Problem to solve: Every line from the beginning of the data through the line containing "Memorial Park, highlights" should be reproduced exactly, and no further lines should be output.
--- START ---
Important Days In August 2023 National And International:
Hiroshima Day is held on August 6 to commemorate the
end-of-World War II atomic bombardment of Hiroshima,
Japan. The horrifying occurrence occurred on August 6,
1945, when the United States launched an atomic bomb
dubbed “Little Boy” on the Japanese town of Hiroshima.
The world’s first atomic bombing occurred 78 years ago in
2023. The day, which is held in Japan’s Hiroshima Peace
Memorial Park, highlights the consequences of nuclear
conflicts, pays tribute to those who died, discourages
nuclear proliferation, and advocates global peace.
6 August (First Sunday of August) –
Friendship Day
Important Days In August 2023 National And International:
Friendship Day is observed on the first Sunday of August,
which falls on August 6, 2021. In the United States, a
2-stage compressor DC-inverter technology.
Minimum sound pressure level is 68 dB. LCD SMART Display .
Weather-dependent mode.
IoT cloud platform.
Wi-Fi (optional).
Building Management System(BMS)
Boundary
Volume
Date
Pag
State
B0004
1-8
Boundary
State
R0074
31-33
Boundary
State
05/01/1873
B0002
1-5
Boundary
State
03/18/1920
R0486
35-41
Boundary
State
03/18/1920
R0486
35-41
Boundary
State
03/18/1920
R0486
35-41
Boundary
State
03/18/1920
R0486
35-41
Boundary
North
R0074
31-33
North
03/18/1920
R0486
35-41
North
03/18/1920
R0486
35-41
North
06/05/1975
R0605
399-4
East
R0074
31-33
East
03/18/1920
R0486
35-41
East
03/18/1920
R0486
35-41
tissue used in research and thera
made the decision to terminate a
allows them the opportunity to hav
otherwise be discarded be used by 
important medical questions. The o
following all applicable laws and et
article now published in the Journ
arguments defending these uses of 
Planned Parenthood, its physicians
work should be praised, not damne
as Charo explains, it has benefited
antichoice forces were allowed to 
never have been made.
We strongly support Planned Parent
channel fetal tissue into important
--- END ---
Exercise solution:
Important Days In August 2023 National And International:
Hiroshima Day is held on August 6 to commemorate the
end-of-World War II atomic bombardment of Hiroshima,
Japan. The horrifying occurrence occurred on August 6,
1945, when the United States launched an atomic bomb
dubbed “Little Boy” on the Japanese town of Hiroshima.
The world’s first atomic bombing occurred 78 years ago in
2023. The day, which is held in Japan’s Hiroshima Peace
Memorial Park, highlights the consequences of nuclear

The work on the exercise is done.